By ALAN J. ORTBALS
ALTON — Southwestern Illinois casinos have been hit hard in recent years by a combination of legislation and growing competition, according to Philippe Khouri, vice president and general manager of the Argosy Casino Alton. And, when an Illinois casino loses revenue, so does its host city. In the case of Alton, the city and the casino are working together to try to reverse the tide.
The Alton operation’s gross annual revenue has fallen from a high of $125.4 million in 2007 to $64.3 million in 2013, the last full year currently available. The Casino Queen in East St. Louis has been victimized by a similar slide in revenues although not as great — from a high of $185.2 million in 2008 to $124.5 million in 2013.
“The biggest impact has come from the introduction of the video gaming terminals in the state,” Khouri said. “The number of those is increasing steadily. We monitor how many there are in the neighboring area, their win per unit and how many are being added. The numbers are substantial and it certainly has affected us pretty significantly.”
Khouri has only been with the Argosy for six months but has been with Argosy’s parent company Penn National Gaming for almost three years and was with Harrah’s in Joliet, Ill., prior to that. He said that the border casinos also took a substantial hit in 2008 after the smoking ban, imposed by the state, took effect.
“It really hurts when you have a neighboring state that allows smoking,” Khouri said. “We get hit here because people can smoke at the four casinos on the Missouri side. The Chicago area casinos take a hit too because people can smoke in the Indiana casinos as well. If everything were non-smoking, it would be a different ballgame, but when one allows smoking and the other doesn’t, that hurts.”
Khouri said that the overall strategy is to spruce up the boat both inside and out; provide more quality entertainment; and focus attention on gaming where the casino has the advantage over the video gambling terminals (VGTs). One of those advantages is in the payout. VGTs are limited to a relatively low $500 payout. The casinos have none. Another is table games like black jack, craps and roulette. Players who enjoy those games can’t get them at the local bar.
“We try to concentrate on those types of customers,” Khouri said, “the ones who seek higher payouts or enjoy table games. How do we attract those customers, develop loyalty and get them to return? It’s all encompassing. It’s not just offering the games they want. It’s also offering more from an amenity standpoint.”

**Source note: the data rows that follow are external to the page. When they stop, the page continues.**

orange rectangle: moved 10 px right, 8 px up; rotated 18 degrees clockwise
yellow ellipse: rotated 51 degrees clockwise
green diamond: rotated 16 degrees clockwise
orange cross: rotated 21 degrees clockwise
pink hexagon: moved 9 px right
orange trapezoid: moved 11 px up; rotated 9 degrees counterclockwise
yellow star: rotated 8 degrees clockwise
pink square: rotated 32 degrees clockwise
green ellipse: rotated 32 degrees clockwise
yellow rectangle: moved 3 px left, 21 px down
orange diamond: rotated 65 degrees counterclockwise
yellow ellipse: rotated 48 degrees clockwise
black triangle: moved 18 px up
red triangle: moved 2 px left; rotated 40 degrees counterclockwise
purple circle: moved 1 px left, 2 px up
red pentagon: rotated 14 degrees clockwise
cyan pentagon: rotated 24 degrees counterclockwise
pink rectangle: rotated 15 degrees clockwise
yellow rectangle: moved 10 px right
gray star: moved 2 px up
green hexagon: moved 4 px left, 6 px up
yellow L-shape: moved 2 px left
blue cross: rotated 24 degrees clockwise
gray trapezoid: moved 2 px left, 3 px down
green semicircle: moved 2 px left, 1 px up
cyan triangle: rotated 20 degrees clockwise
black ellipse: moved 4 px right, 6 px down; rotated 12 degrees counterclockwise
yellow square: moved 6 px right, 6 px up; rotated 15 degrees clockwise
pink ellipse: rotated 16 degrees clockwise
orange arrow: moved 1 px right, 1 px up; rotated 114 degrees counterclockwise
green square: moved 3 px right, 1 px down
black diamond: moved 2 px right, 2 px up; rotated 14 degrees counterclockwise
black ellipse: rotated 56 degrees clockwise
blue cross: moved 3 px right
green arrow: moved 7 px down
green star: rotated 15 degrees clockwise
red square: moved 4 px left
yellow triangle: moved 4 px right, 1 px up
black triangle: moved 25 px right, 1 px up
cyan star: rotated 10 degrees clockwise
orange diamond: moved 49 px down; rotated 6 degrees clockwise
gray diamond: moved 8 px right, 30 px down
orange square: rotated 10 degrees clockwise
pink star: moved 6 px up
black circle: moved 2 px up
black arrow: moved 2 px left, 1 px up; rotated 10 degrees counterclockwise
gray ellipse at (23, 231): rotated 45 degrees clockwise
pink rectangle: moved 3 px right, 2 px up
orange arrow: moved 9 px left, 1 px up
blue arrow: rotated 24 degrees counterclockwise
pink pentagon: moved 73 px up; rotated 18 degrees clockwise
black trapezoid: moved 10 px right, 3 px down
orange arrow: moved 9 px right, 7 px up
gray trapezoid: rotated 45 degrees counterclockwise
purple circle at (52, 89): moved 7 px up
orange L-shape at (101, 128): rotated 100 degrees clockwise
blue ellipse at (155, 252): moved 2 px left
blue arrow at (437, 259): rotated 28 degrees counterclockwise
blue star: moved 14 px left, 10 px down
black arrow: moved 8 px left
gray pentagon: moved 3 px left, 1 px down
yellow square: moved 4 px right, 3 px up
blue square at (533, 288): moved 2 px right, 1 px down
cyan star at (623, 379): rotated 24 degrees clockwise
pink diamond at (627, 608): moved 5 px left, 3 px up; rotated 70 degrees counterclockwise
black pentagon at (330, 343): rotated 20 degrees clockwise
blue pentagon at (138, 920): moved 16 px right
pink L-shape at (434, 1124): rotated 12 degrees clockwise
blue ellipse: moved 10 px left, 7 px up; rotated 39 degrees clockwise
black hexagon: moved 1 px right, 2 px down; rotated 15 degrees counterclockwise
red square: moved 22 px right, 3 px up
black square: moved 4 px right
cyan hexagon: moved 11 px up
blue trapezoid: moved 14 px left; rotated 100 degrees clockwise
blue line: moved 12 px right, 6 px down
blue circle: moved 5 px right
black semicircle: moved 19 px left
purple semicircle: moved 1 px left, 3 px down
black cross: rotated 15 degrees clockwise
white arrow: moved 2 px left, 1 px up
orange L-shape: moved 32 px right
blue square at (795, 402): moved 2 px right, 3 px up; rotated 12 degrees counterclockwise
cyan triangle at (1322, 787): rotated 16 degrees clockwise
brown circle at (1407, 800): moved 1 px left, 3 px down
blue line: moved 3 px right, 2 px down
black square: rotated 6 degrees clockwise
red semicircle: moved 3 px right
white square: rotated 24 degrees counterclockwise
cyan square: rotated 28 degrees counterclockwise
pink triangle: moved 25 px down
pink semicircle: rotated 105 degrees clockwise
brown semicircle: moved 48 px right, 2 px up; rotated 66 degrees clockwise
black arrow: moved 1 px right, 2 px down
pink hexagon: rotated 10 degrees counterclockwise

To that end, the Argosy has moved its table games to a more prominent location, the main floor — and is planning improvements to both the interior and exterior of the facility. Those may include improvements to the restaurants as well as a new paint job on the façade.
“The goal is to re-invest in the property and to try to attract more people here,” Khouri said.
Falling revenues at the Argosy is also a problem for the city. Alton’s share of casino taxes was $4 million in 2013, according to the Illinois Casino Gaming Association. That’s down from nearly $8 million in 2007. Since the casino first opened in 1991, those tax revenues have helped fund a street improvement program, development of the Alton riverfront and marina, construction of a new fire house, a new law enforcement center and establish a “rainy day” fund. Because of the importance of this revenue stream, the city is collaborating with the Argosy on events and entertainment that will draw people to the riverfront and, hopefully, to the boat.
“The city and the casino are working together to bring in more national acts to attract folks in from out of town and generate revenue,” said Alton Mayor Brant Walker. “We are also partnering with the casino on advertising. The idea is that, if we get more folks over here, hopefully, that they come here; they’ll stay here; they’ll gamble here; they’ll eat here; and that will all generate revenue for the city.”
Alton’s declining casino tax revenue has led to a freeze on hiring with the city reducing staff through attrition. It’s also led the city to try to focus on generating revenue elsewhere.
“It’s definitely made this administration much more resourceful,” Walker said. “You have two choices--you can cut or you can figure out how to grow. The city has been cutting, which we still maintain but we also have to re-evaluate how we do business. How do you make your city more attractive? What are your quality of life issues? How are your parks? How are your streets? If you want a better future, you need to build it and that’s what we’ve been doing.”
To that end, Walker said, they’ve been making business retention visits, made parking changes and have tackled infrastructure issues like streets, sewers and sidewalks.
Another project of the city that may help the casino is the development of a hotel on the site of the former Great Central Lumber Co. The city has purchased the property near the foot of the Clark Bridge and is seeking a developer.
“It’s certainly a great idea,” Khouri said of the hotel development plans. “If successful, we would want to try to leverage that and see if we could partner with the hotel on certain types of things to draw more people to the hotel, to the riverfront and to the casino.”